In the US, we’ve been patiently awaiting the agreement to new voluntary gluten-free labeling…and in Canada– celiacs are fighting to keep proposed labeling laws from being derailed by one heavy-hitting lobby.
Gluten Free Labeling in the US
Right now any product you see labeled “gluten free” in a US grocery store is done completely voluntarily by the company. It’s a problem right now because there’s no controlling what one company’s version of gluten free is, versus another. So many companies are guessing at what they think the Food and Drug Administration will enact, when they decide (soon??). But the reality is..the US government is approaching a 2 1/2 year delay in enacting this voluntary guideline that would give food producers an idea of measurements and rules to follow so they can call a product gluten free.
I would love to see gluten free labeling as a requirement for all companies myself, but I supposed I’m biased. Instead, the guidelines will not be mandatory like the top 8 food allergens are that are listed in the Food Allergen Labeling and Consumer Protection Act (FALCPA). So sooner or later when the FDA acts, companies could (conceivably) continue to make a genuinely gluten free product, and not bother to label it gluten free because the government isn’t requiring them to do so.

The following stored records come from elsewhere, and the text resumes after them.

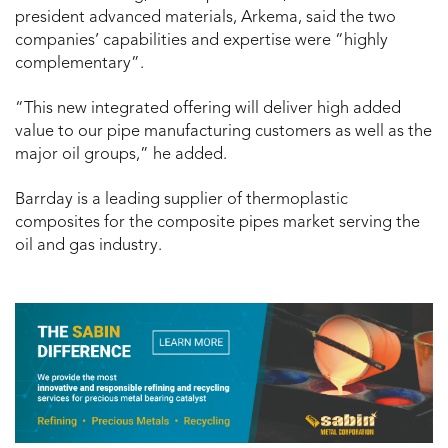
president advanced materials, Arkema, said the two
companies’ capabilities and expertise were “highly
complementary”.
“This new integrated offering will deliver high added
value to our pipe manufacturing customers as well as the
major oil groups,” he added.
Barrday is a leading supplier of thermoplastic
composites for the composite pipes market serving the
oil and gas industry.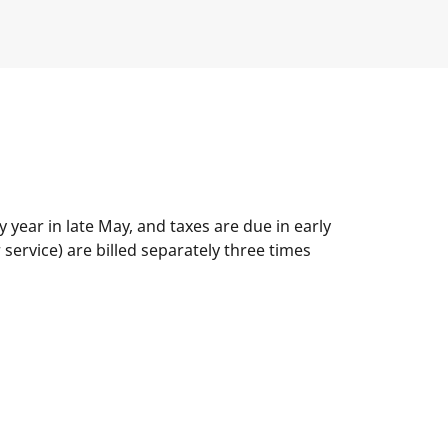
year in late May, and taxes are due in early
service) are billed separately three times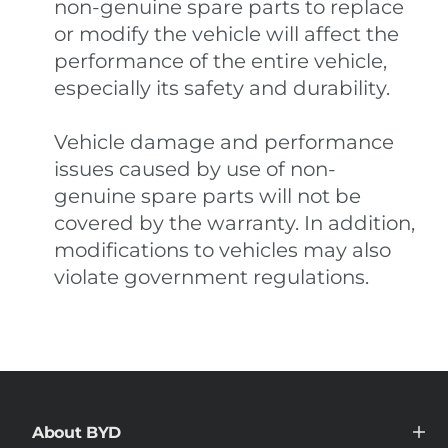
non-genuine spare parts to replace
or modify the vehicle will affect the
performance of the entire vehicle,
especially its safety and durability.
Vehicle damage and performance
issues caused by use of non-
genuine spare parts will not be
covered by the warranty. In addition,
modifications to vehicles may also
violate government regulations.
About BYD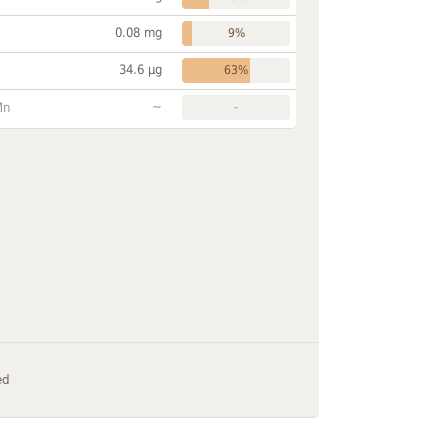
0.08 mg
9%
34.6 µg
63%
~
Mn
-
ed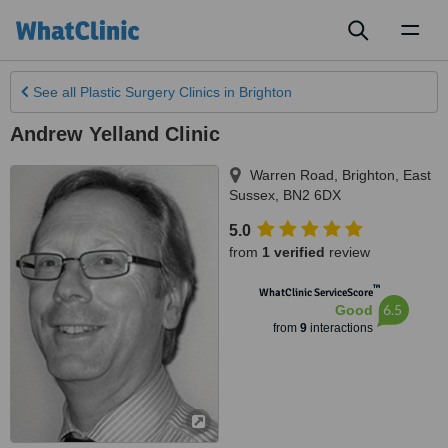
Toggl
naviga
See all
Plastic Surgery Clinics
in Brighton
Andrew Yelland Clinic
Warren Road
,
Brighton
,
East
Sussex
,
BN2 6DX
5.0
from
1 verified
review
™
WhatClinic ServiceScore
6.5
Good
from
9
interactions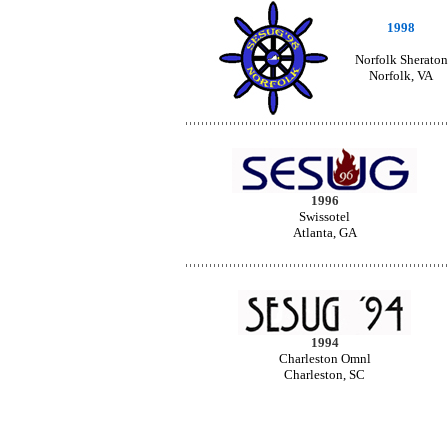
1998
Norfolk Sheraton
Norfolk, VA
1996
Swissotel
Atlanta, GA
1994
Charleston Omnl
Charleston, SC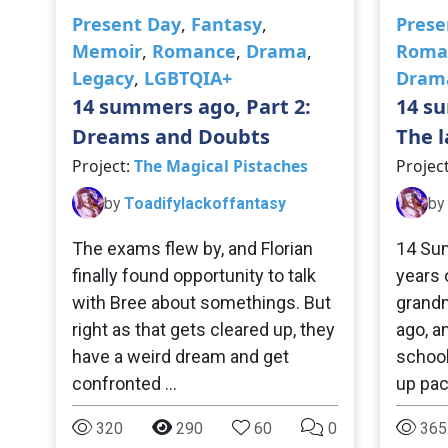
Present Day
,
Fantasy
,
Prese
Memoir
,
Romance
,
Drama
,
Roma
Legacy
,
LGBTQIA+
Dram
14 summers ago, Part 2:
14 su
Dreams and Doubts
The l
Project:
The Magical Pistaches
Projec
by
Toadifylackoffantasy
by
The exams flew by, and Florian
14 Sum
finally found opportunity to talk
years 
with Bree about somethings. But
grandm
right as that gets cleared up, they
ago, a
have a weird dream and get
school 
confronted …
up pa
320
290
60
0
365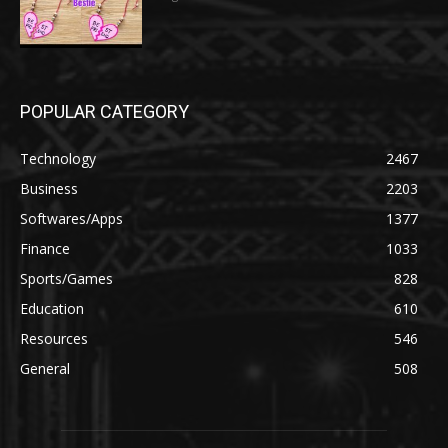
POPULAR CATEGORY
Technology
2467
Business
2203
Softwares/Apps
1377
Finance
1033
Sports/Games
828
Education
610
Resources
546
General
508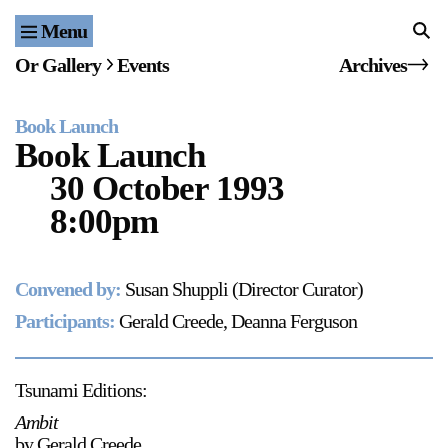
Menu
Home
Or Gallery
Events
Archives
Exhibitions & Projects
Book Launch
Events
Book Launch
30 October 1993
Publications & Editions
8:00pm
Bookstore
Convened by:
Susan Shuppli (Director Curator)
Index of Names
Participants:
Gerald Creede, Deanna Ferguson
Gallery Outreach
Archives & Ephemera
Tsunami Editions:
About
Ambit
by Gerald Creede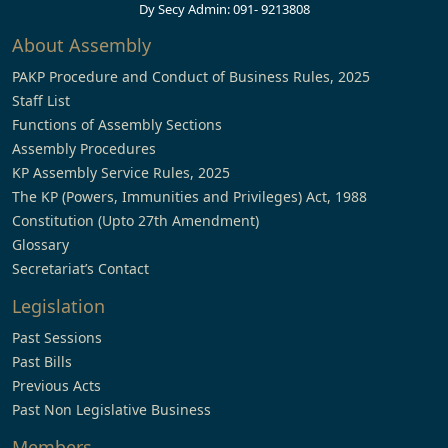
Dy Secy Admin: 091- 9213808
About Assembly
PAKP Procedure and Conduct of Business Rules, 2025
Staff List
Functions of Assembly Sections
Assembly Procedures
KP Assembly Service Rules, 2025
The KP (Powers, Immunities and Privileges) Act, 1988
Constitution (Upto 27th Amendment)
Glossary
Secretariat’s Contact
Legislation
Past Sessions
Past Bills
Previous Acts
Past Non Legislative Business
Members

I wrote about this topic last September (2010) when I emailed the FDA and asked when this was going to get done and I was told “…the Agency is working on gluten labeling and will post the final rule in the Federal Register when it is complete.” Either way, as gluten free Americans it’s time to get ticked off and take some action! 2008 (when it was supposed to be complete) is long gone! The American Celiac Disease Alliance has put together an easy way for you to tell your members of Congress to get the FDA back on track in this area. Click here to do this now!

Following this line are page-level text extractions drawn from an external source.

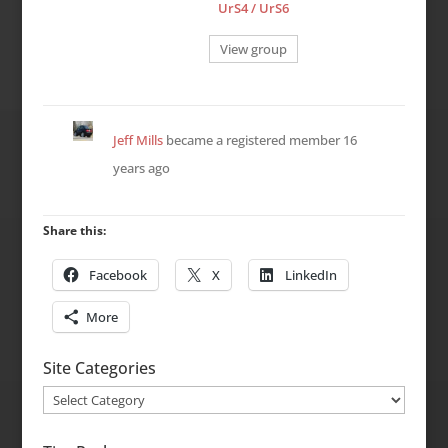
UrS4 / UrS6
View group
Jeff Mills
became a registered member
16
years ago
Share this:
Facebook
X
LinkedIn
More
Site Categories
Site
Categories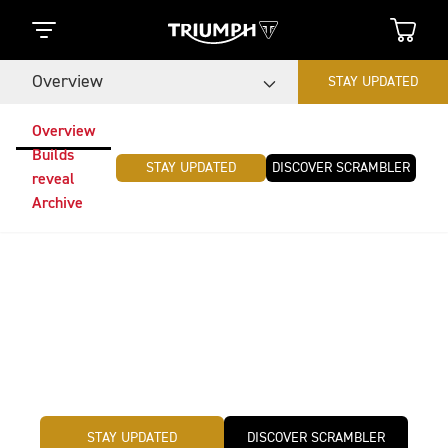
Overview
STAY UPDATED
Overview
Builds
STAY UPDATED
DISCOVER SCRAMBLER
reveal
Archive
Triumph Originals
The global custom motorcycle competition Triumph
Originals challenge is back. This year, teams from
around the world will be creating original and iconic
custom builds inspired by the theme: Time Capsule.
STAY UPDATED
DISCOVER SCRAMBLER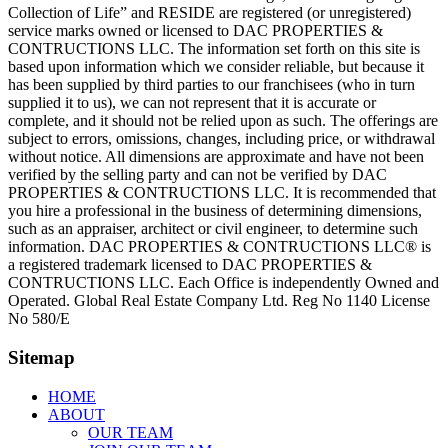
Collection of Life” and RESIDE are registered (or unregistered)
service marks owned or licensed to DAC PROPERTIES &
CONTRUCTIONS LLC. The information set forth on this site is
based upon information which we consider reliable, but because it
has been supplied by third parties to our franchisees (who in turn
supplied it to us), we can not represent that it is accurate or
complete, and it should not be relied upon as such. The offerings are
subject to errors, omissions, changes, including price, or withdrawal
without notice. All dimensions are approximate and have not been
verified by the selling party and can not be verified by DAC
PROPERTIES & CONTRUCTIONS LLC. It is recommended that
you hire a professional in the business of determining dimensions,
such as an appraiser, architect or civil engineer, to determine such
information. DAC PROPERTIES & CONTRUCTIONS LLC® is
a registered trademark licensed to DAC PROPERTIES &
CONTRUCTIONS LLC. Each Office is independently Owned and
Operated. Global Real Estate Company Ltd. Reg No 1140 License
No 580/E
Sitemap
HOME
ABOUT
OUR TEAM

Keeping Gluten Free Labeling on Track in Canada
This year the Canadian government is slated to enact its allergen and gluten labeling. But according to the Canadian Celiac Association, the beer industry is looking to derail the whole project.
“[We] have been working diligently with Health Canada for over 10 years to have legislation passed that will enable Canadians to see, on each and every label, exactly what allergens are present in foods and beverages. This legislation is far too important for Canadians to let the beer industry put it off the rails.” – Canadian Celiac Association
The group said in a recent news release, “the direct and indirect economic burden of food allergy/gluten reactions to Canadian households managing these conditions exceeds $5 billion per year.” An amazing yet not surprising statistic.

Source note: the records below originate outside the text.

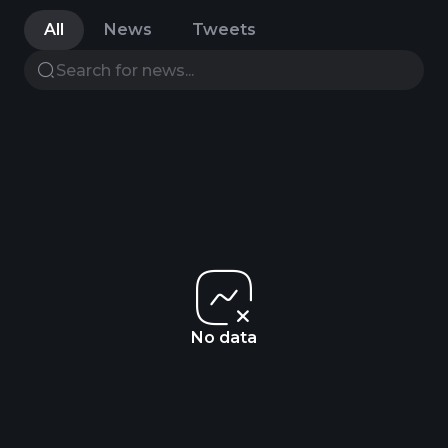
All
News
Tweets
No data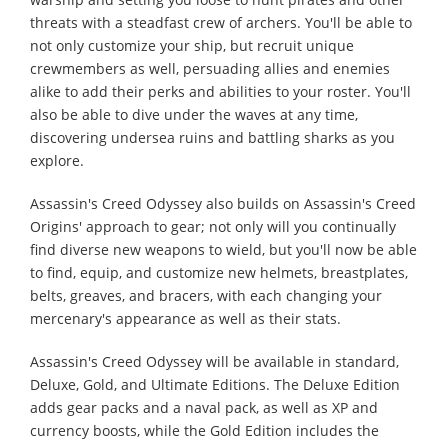
threats with a steadfast crew of archers. You'll be able to
not only customize your ship, but recruit unique
crewmembers as well, persuading allies and enemies
alike to add their perks and abilities to your roster. You'll
also be able to dive under the waves at any time,
discovering undersea ruins and battling sharks as you
explore.
Assassin's Creed Odyssey also builds on Assassin's Creed
Origins' approach to gear; not only will you continually
find diverse new weapons to wield, but you'll now be able
to find, equip, and customize new helmets, breastplates,
belts, greaves, and bracers, with each changing your
mercenary's appearance as well as their stats.
Assassin's Creed Odyssey will be available in standard,
Deluxe, Gold, and Ultimate Editions. The Deluxe Edition
adds gear packs and a naval pack, as well as XP and
currency boosts, while the Gold Edition includes the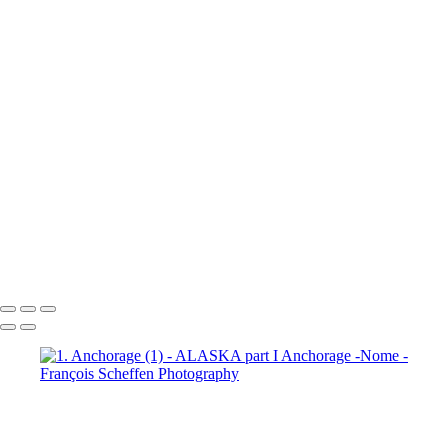
7. Prince William Sound (2)
7. Prince William Sound (3)
7. Prince William Sound (4)
7. Prince William Sound (5)
7. Prince William Sound (6)
7. Prince William Sound (7)
7. Prince William Sound (8)
8. Nome (1)
8. Nome (2)
8.
Nome (3)
8. Nome (4)
8. Nome (5)
8. Nome (6)
8. Nome (7)
8.
Nome (8)
8. Nome (9)
8. Nome (10)
8. Nome Richard R.I.P. my
friend (11)
François Scheffen Photography
Copyright © 2020 François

The National Post talked to brewers about why this is an issue,
“These people [celiacs] are very well educated…If a Canadian doctor diagnoses you with celiac disease, you’re going to know that beer is not ideal for your system.” -Andre Fortin, a spokesman for the Brewers Association of Canada
There is also a concern about relabeling returnable bottles that are reused for years,“If we were to have to change the text on our label, we would likely have to destroy our entire bottle float,” said Joel Manning, Mill Street’s brewmaster told the National Post. The estimated cost of their current bottles in circulation:$2 million.
In my estimation, the government just wants to do what’s right, but the brewers want to be exempt and the celiac folks are saying Wait a minute–don’t screw this up!
The final regulations will be published soon and then the food industry has 18 months to comply.